Names are very helpful. You get to design your own high-level world, but then you get to use it. Since you can replace any name by its definition in SKI, it's easy to expand, just very tedious.


>> For 2: In particular since programming is separated into so many "cultures" of which many of them take deep effort to get more than a superficial knowledge (that's why you talk of "Java shops", "Microsoft/C# shops", ...), in a programming interview, you also want to see whether the candidate will likely be a fit for the prevalent programming culture in the respective company. If you advertise a JavaScript position, it is highly unlikely that if you are that deeply into combinatory logic, you will be a good fit for this position - and thus he would very likely (for good reasons) be rejected if he came up with such a solution.

> Below x IQ only

Pay enough money and I'll dance like a circus bear in your favorite OOP/FP/FRP flavor.


Unfortunely that isn't what happens in most cases.

Instead we get a bunch of frustated people that think they are equally valuable as any other FAANG founder, or they are going to be the next SV wonder even though they aren't located in SV, and try to impose their views of the worlds on the candidates.

Also in the end, the actual work has nothing to do with the coding interview.


> Also in the end, the actual work has nothing to do with the coding interview.

Of course, for very obvious reasons a programming interview is different from the actual work, but if the test designer did not make a serious attempt that success in the questions that are tested are is much correlated as possible to the actual work, it is in my opinion rather likely that the test should be redesigned.


What test designer?

I have seen people requested on the spot to join a meeting interview where the candidate is already on the room.


> I have seen people requested on the spot to join a meeting interview where the candidate is already on the room.
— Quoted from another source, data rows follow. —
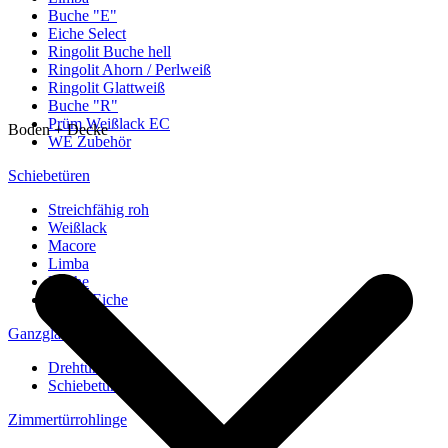
Buche "E"
Eiche Select
Ringolit Buche hell
Ringolit Ahorn / Perlweiß
Ringolit Glattweiß
Buche "R"
Prüm Weißlack EC
Boden + Decke
WE Zubehör
Schiebetüren
Streichfähig roh
Weißlack
Macore
Limba
Buche
europ. Eiche
Ganzglastüren
Drehtüren
Schiebetüren
Zimmertürrohlinge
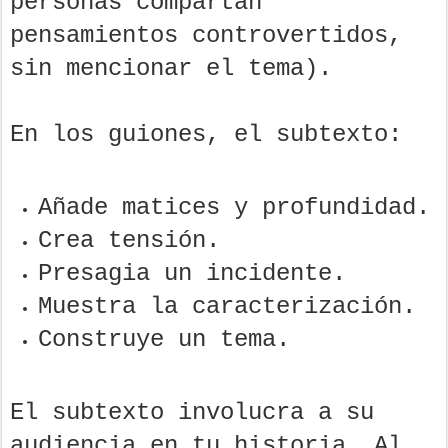
personas compartan
pensamientos controvertidos,
sin mencionar el tema).
En los guiones, el subtexto:
Añade matices y profundidad.
Crea tensión.
Presagia un incidente.
Muestra la caracterización.
Construye un tema.
El subtexto involucra a su
audiencia en tu historia. Al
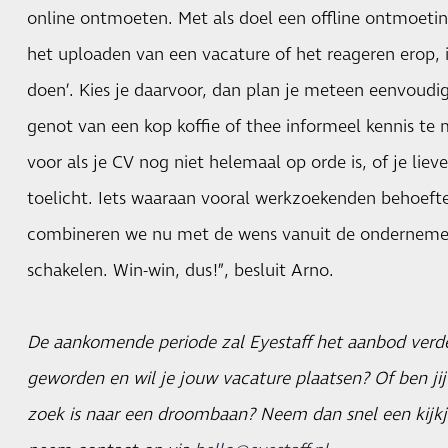
online ontmoeten. Met als doel een offline ontmoetin
het uploaden van een vacature of het reageren erop, i
doen’. Kies je daarvoor, dan plan je meteen eenvoudi
genot van een kop koffie of thee informeel kennis te
voor als je CV nog niet helemaal op orde is, of je lie
toelicht. Iets waaraan vooral werkzoekenden behoefte
combineren we nu met de wens vanuit de onderneme
schakelen. Win-win, dus!”, besluit Arno.
De aankomende periode zal Eyestaff het aanbod verde
geworden en wil je jouw vacature plaatsen? Of ben jij
zoek is naar een droombaan? Neem dan snel een kijk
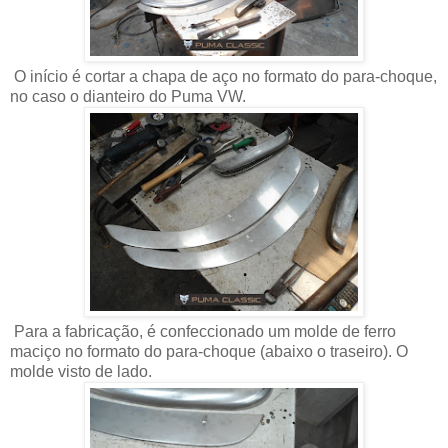
O início é cortar a chapa de aço no formato do para-choque,
no caso o dianteiro do Puma VW.
Para a fabricação, é confeccionado um molde de ferro
maciço no formato do para-choque (abaixo o traseiro). O
molde visto de lado.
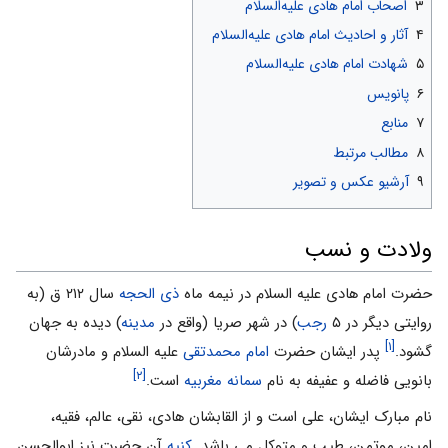
۳
اصحاب امام هادی علیه‌السلام
۴
آثار و احادیث امام هادی علیه‌السلام
۵
شهادت امام هادی علیه‌السلام
۶
پانویس
۷
منابع
۸
مطالب مرتبط
۹
آرشیو عکس و تصویر
ولادت و نسب
حضرت امام هادی علیه السلام در نیمه ماه
ذی الحجه
سال ۲۱۲ ق (به
روایتی دیگر در ۵
رجب
) در شهر صریا (واقع در
مدینه
) دیده به جهان
[۱]
گشود.
پدر ایشان حضرت
امام محمدتقی
علیه السلام و مادرشان
[۲]
بانویی فاضله و عفیفه به نام
سمانه مغربیه
است.
نام مبارک ایشان، علی است و از القابشان هادی، نقی، عالم، فقیه،
امین، موتمن، طیب و متوکل می باشد.
کنیه
آن حضرت نیز ابوالحسن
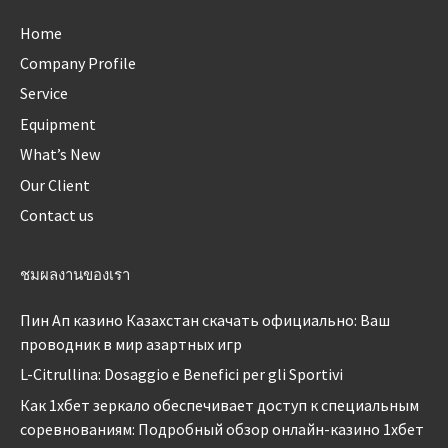
Home
Company Profile
Service
Equipment
What’s New
Our Client
Contact us
ชมผลงานของเรา
Пин Ап казино Казахстан скачать официально: Ваш
проводник в мир азартных игр
L-Citrullina: Dosaggio e Benefici per gli Sportivi
Как 1хбет зеркало обеспечивает доступ к специальным
соревнованиям: Подробный обзор онлайн-казино 1хбет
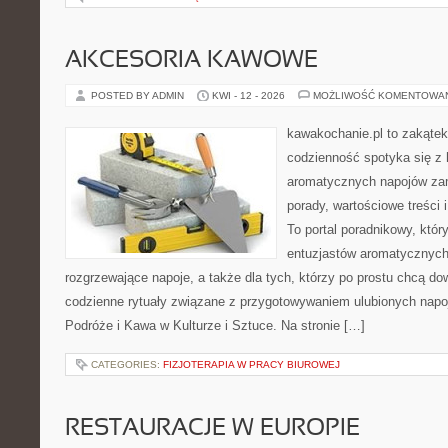
AKCESORIA KAWOWE
POSTED BY ADMIN
KWI - 12 - 2026
MOŻLIWOŚĆ KOMENTOWA
kawakochanie.pl to zakątek
codzienność spotyka się z 
aromatycznych napojów zam
porady, wartościowe treści 
To portal poradnikowy, któr
entuzjastów aromatycznych
rozgrzewające napoje, a także dla tych, którzy po prostu chcą dow
codzienne rytuały związane z przygotowywaniem ulubionych na
Podróże i Kawa w Kulturze i Sztuce. Na stronie […]
CATEGORIES:
FIZJOTERAPIA W PRACY BIUROWEJ
RESTAURACJE W EUROPIE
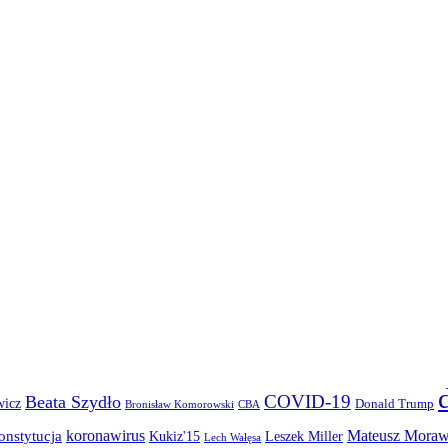
COVID-19
Beata Szydło
wicz
Donald Trump
Bronisław Komorowski
CBA
koronawirus
Mateusz Moraw
onstytucja
Kukiz'15
Leszek Miller
Lech Wałęsa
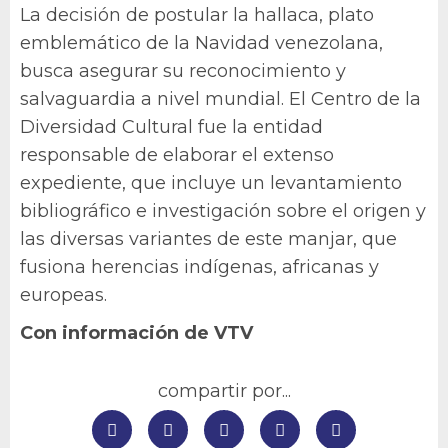
La decisión de postular la hallaca, plato
emblemático de la Navidad venezolana,
busca asegurar su reconocimiento y
salvaguardia a nivel mundial. El Centro de la
Diversidad Cultural fue la entidad
responsable de elaborar el extenso
expediente, que incluye un levantamiento
bibliográfico e investigación sobre el origen y
las diversas variantes de este manjar, que
fusiona herencias indígenas, africanas y
europeas.
Con información de VTV
compartir por...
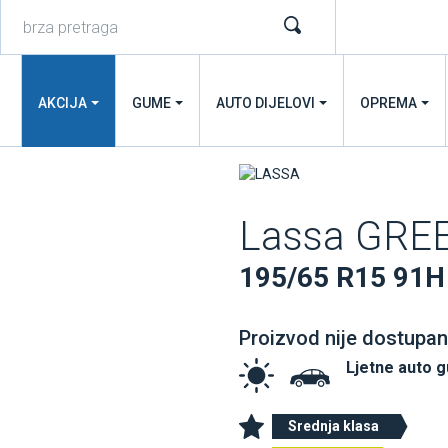
AKCIJA
GUME
AUTO DIJELOVI
OPREMA
Lassa GR
195/65 R15 91H
Proizvod nije dostupan
Ljetne auto 
Srednja klasa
Such kinds of interviews of course exist, but they often rather serve the purpose of chatting so that one can see whether the candidate gets on well with the future colleagues.

"Improvised" programming interviews are, of course, often a bad idea, but nevertheless these may also serve a purpose: do some more open-ended discussions about programming topics the candidate likes so that the colleagues/company can see whether they would profit from this kind of knowledge.